Luego de la aprensión de Jesús en el Huerto de los Olivos, Jesús es juzgado por el Sanedrín y luego por el procurador romano, Poncio Pilato, quien lo entrega a las autoridades judías para que sea crucificado. Tras la decisión de Pilatos, Jesús fue despojado de sus ropas, golpeado y agredido con piedras. Luego le colocaron una corona de espinas y le hicieron cargar con su propia cruz hasta el Monte Gólgota (Monte Calvario), en las afueras de Jerusalén. Allí fue crucificado junto a dos ladrones y bajo un cartel que decía: “Jesús el Nazareno, Rey de los Judíos”.
El Viernes Santo es el único día del año en que no se celebra la Eucaristía. El sábado santo tampoco hay misa estrictamente, pero en la tarde ya se celebra la Vigilia Pascual de la Resurrección de Jesús correspondiente al domingo.
La liturgia del Viernes Santo, sin embargo, está llena de signos.
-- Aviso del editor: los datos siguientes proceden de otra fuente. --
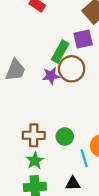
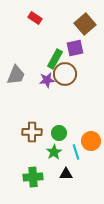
green star: (35, 161) -> (54, 152), moved

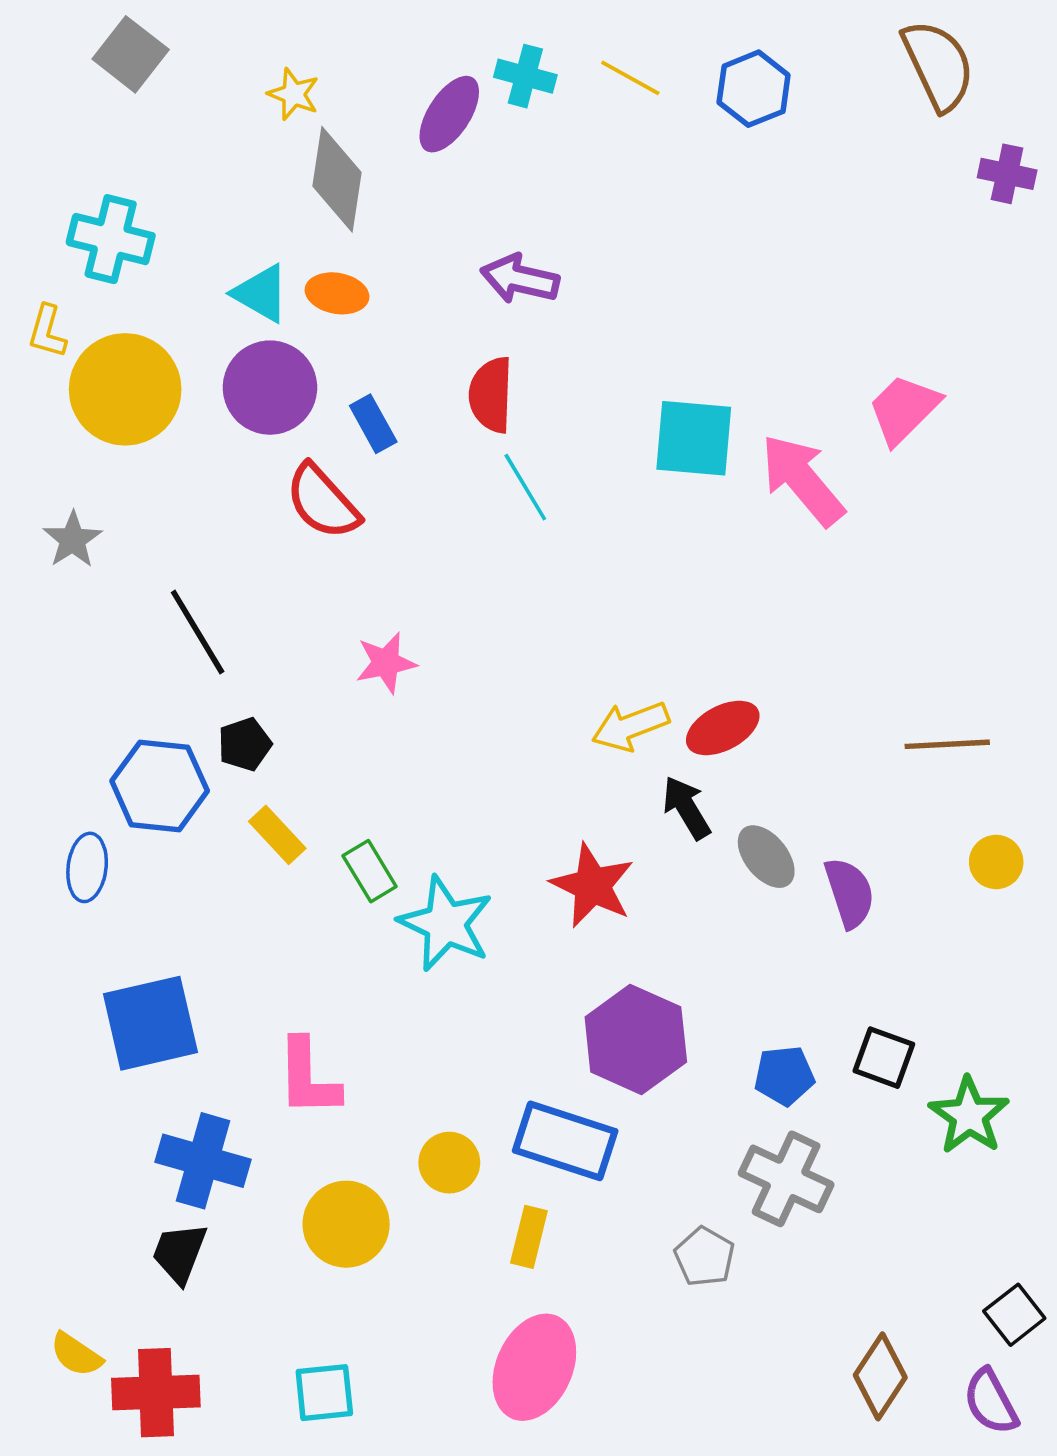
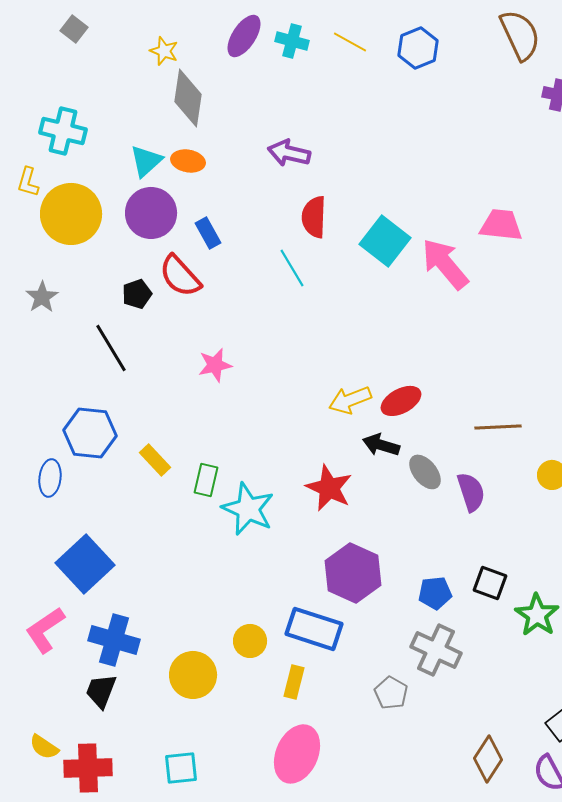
gray square: (131, 54) -> (74, 29), size x0.7
purple ellipse: (449, 114) -> (244, 36), moved
cyan triangle: (261, 293) -> (146, 161), turned 48
red semicircle: (491, 395) -> (314, 217), moved
pink trapezoid: (904, 409) -> (501, 225), turned 51
cyan square: (694, 438) -> (385, 241), turned 33
black pentagon: (245, 744) -> (137, 294), moved
brown line: (947, 744) -> (498, 427), moved
black arrow: (687, 808) -> (381, 445), turned -42
green rectangle: (370, 871) -> (206, 480), turned 44
blue square: (150, 1023) -> (85, 564), turned -30
pink L-shape: (308, 1077) -> (45, 630), moved, turned 57

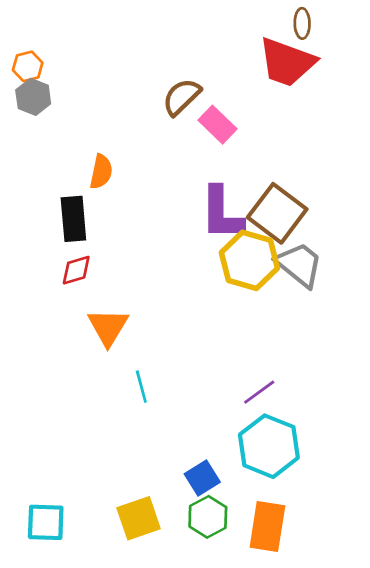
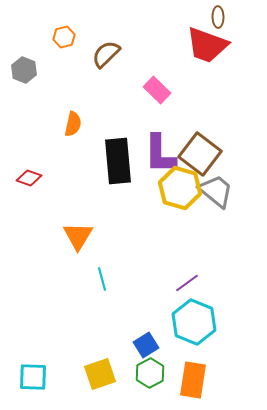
orange hexagon: (28, 66) -> (64, 37), moved
brown semicircle: (182, 97) -> (106, 54), moved
black rectangle: (73, 219) -> (118, 161), moved, size x1.4
red diamond: (76, 270) -> (29, 178), moved, turned 35

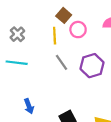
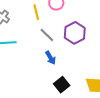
blue arrow: (29, 106) -> (50, 58), moved

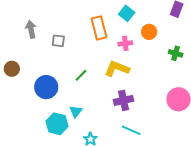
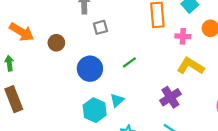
gray square: (58, 41) -> (100, 27), moved, turned -32
yellow L-shape: (117, 69) -> (190, 66), moved
purple cross: (124, 100) -> (170, 97), turned -30

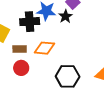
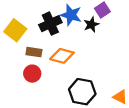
black cross: (30, 22) -> (50, 24), turned -30

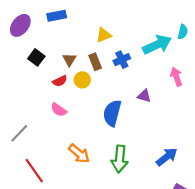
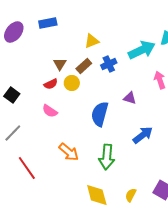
black square: (36, 57) -> (12, 95), moved
brown rectangle: (95, 62) -> (84, 66), turned 70
blue arrow: (167, 157) -> (143, 135), moved

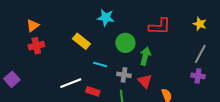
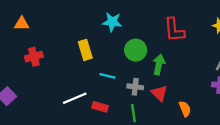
orange triangle: (33, 26) -> (22, 24), moved, turned 40
red L-shape: (160, 26) -> (174, 30), turned 85
yellow rectangle: (81, 41) -> (85, 50), turned 36

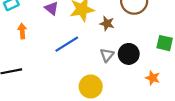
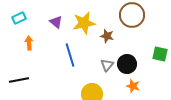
blue line: (67, 44) -> (70, 55), turned -75
orange star: (153, 78) -> (133, 86), moved

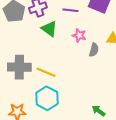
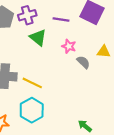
gray semicircle: (94, 50) -> (83, 62), turned -64

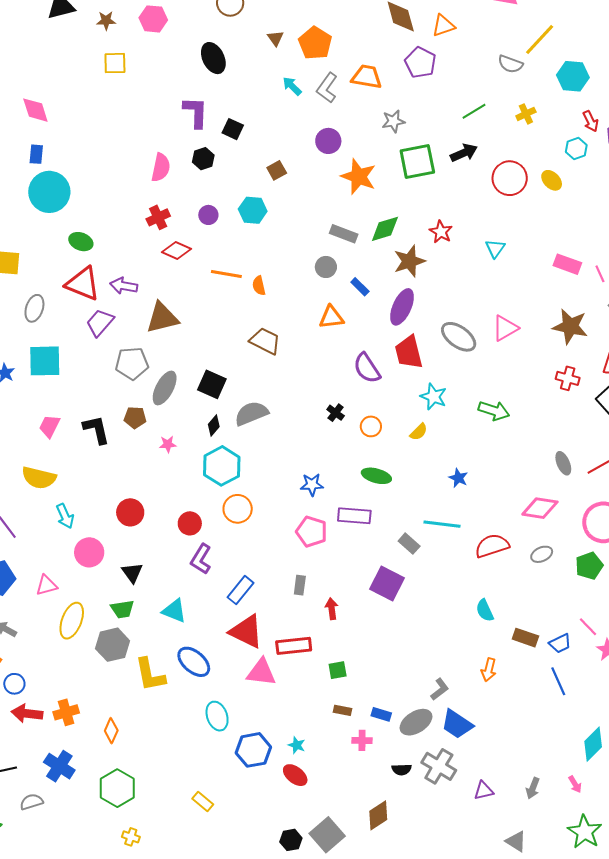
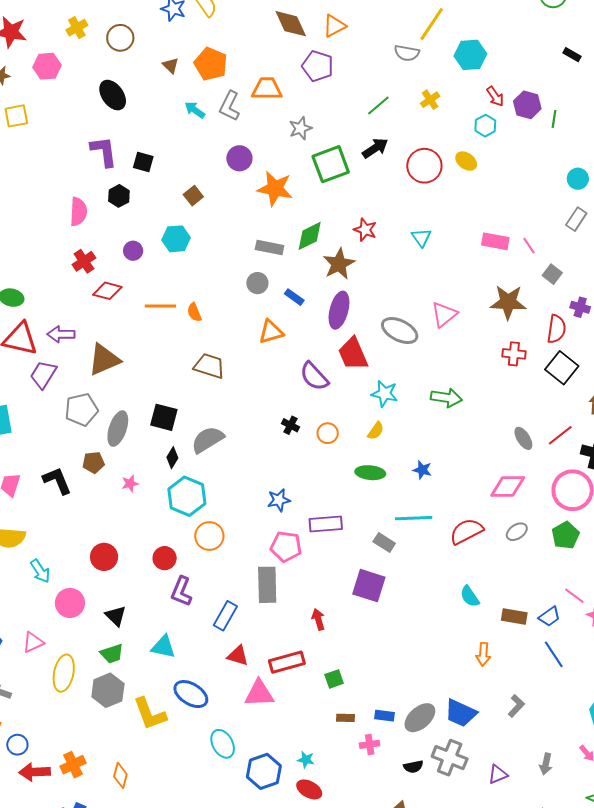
green ellipse: (376, 476) -> (370, 473), moved
gray rectangle: (300, 585) -> (267, 585), moved, size x1.8
red triangle: (246, 631) -> (238, 656), size x0.6
gray L-shape: (440, 689) -> (516, 706), moved

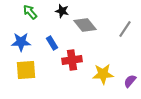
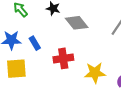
blue rectangle: (52, 43) -> (35, 43), moved

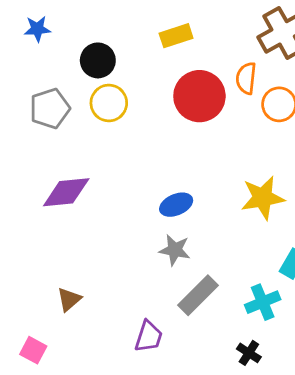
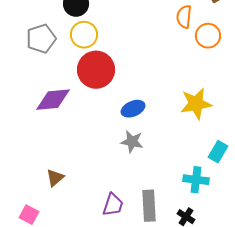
red circle: (199, 96) -> (96, 70), moved
gray rectangle: (198, 295) -> (149, 206), moved, turned -48
cyan cross: (263, 302) -> (196, 180), turned 30

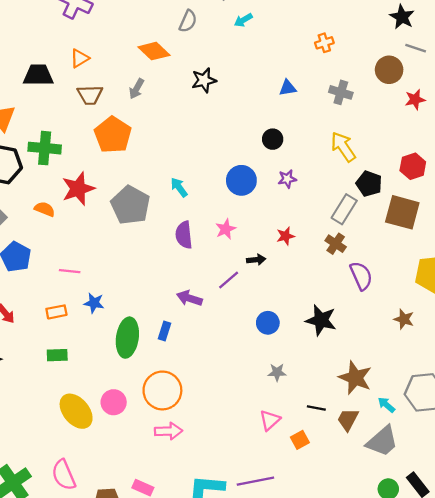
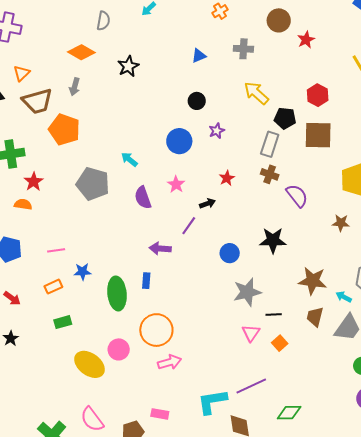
brown trapezoid: (90, 95) -> (37, 101), size x1.4
red star: (78, 189) -> (34, 182), moved, size x0.7
gray star: (277, 372) -> (247, 292), size x1.8
black line: (316, 408) -> (274, 314), moved

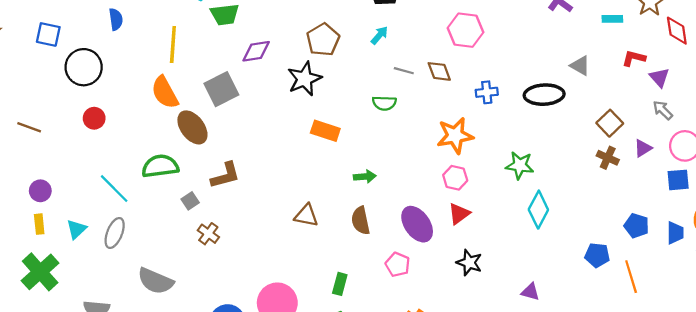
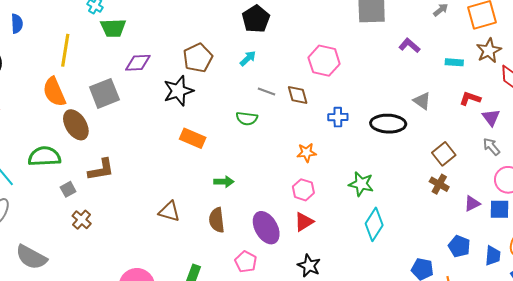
orange star: (455, 136) -> (307, 153), size x0.6
purple triangle: (643, 148) -> (472, 204), moved

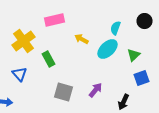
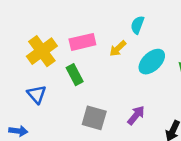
pink rectangle: (54, 20) -> (82, 42), moved
cyan semicircle: (116, 28) -> (137, 25), moved
yellow arrow: (82, 39) -> (118, 48), turned -72

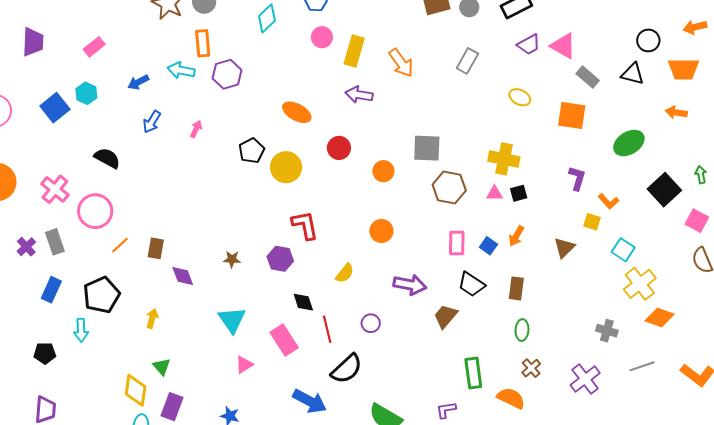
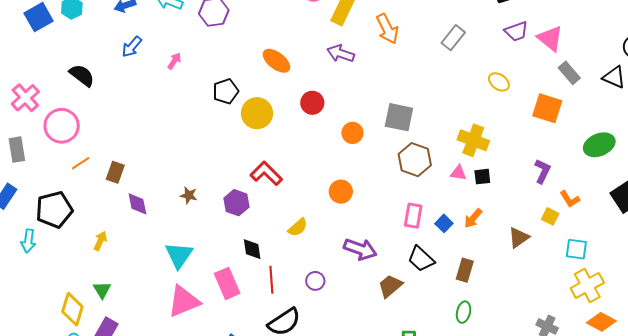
red L-shape: (305, 225) -> (266, 174), turned -44
cyan square: (623, 250) -> (576, 249), turned -35
pink triangle: (244, 365) -> (184, 301), size x1.8

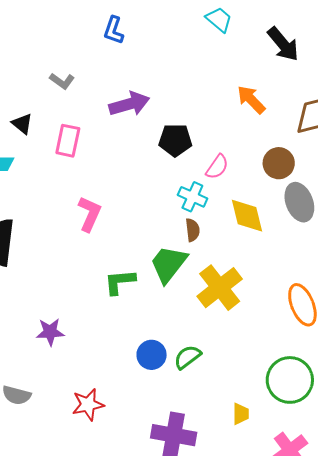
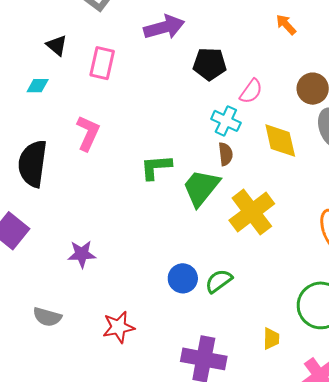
orange arrow: (251, 100) -> (286, 25), size x0.7
pink L-shape: (90, 214) -> (88, 133), moved
green L-shape: (120, 282) -> (156, 167), moved

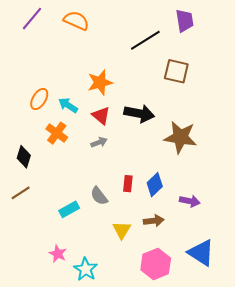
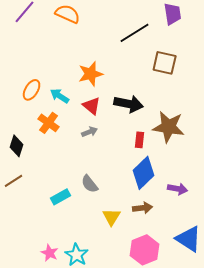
red rectangle: (128, 184) -> (140, 140), moved
blue diamond: (155, 185) -> (144, 173), size x1.4
pink star: (58, 254) -> (50, 253), moved

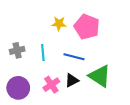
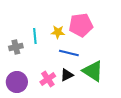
yellow star: (59, 24) -> (58, 32), moved
pink pentagon: (87, 27) -> (81, 25), turned -30
cyan line: (43, 52) -> (35, 36), moved

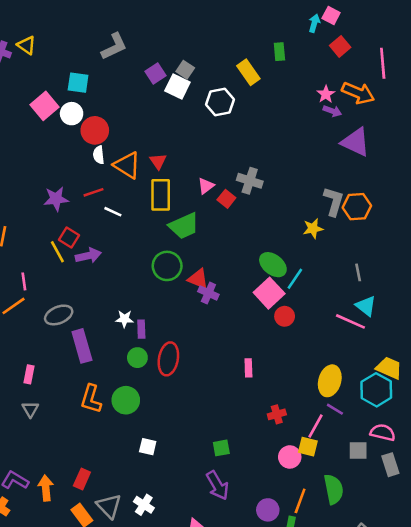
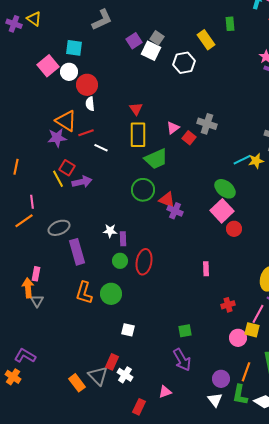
orange triangle: (127, 165) -> (66, 121), moved
cyan line: (295, 279) -> (242, 160), moved, turned 30
red rectangle: (82, 479) -> (112, 362), moved
orange arrow: (46, 488) -> (28, 288), moved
Por la tarde, las celebraciones comienzan con el Vía Crucis, seguido de la liturgia de la Pasión del Señor, la adoración a la Cruz (Tupãitû), el recuerdo de las siete últimas palabras de Jesús.
La Pasión de Jesucristo
Evangelios para la Semana Santa
San Mateo caps. 26 y 27. Resurrección cap. 28.
San Marcos caps. 14 y 15. Resurrección cap. 16.
San Lucas caps. 22 y 23. Resurrección cap. 24.
En San Juan es un poco diferente:
Última cena cap. 13, discurso de despedida caps. 14 al 16.
Oración sacerdotal cap. 17. Pasión cap. 18 y 19. Resurrección cap. 20.
Las Siete Palabras
Las siete últimas palabras pronunciadas por el Señor en la cruz.
Padre, perdónalos, porque no saben lo que hacen.
En verdad te digo, que hoy estarás conmigo en el paraíso.
Mujer, he ahí tu Hijo. He ahí a tu Madre.
Dios mío, Dios mío, ¿Por qué me has desamparado?
Tengo sed.
Todo se ha cumplido.
Padre, en tus manos encomiendo mi Espíritu.
La meditación de la vida
Pasos para la meditación
- Dios tiene un plan para mi vida y me ayuda a realizarlo.
- Mi propia historia personal es una historia sagrada.
- La actitud de María: “guardaba todas estas cosas, meditándolas en su corazón” (Lc 2, 19).
- Esta meditación no se realiza espontáneamente, sino que tiene un método.
- Tiene también una duración fija, 20-30 minutos, que tiene que ser fijada con antelación.
- Se sugiere una práctica diaria o habitual para que llegue a ser un hábito saludable de vida.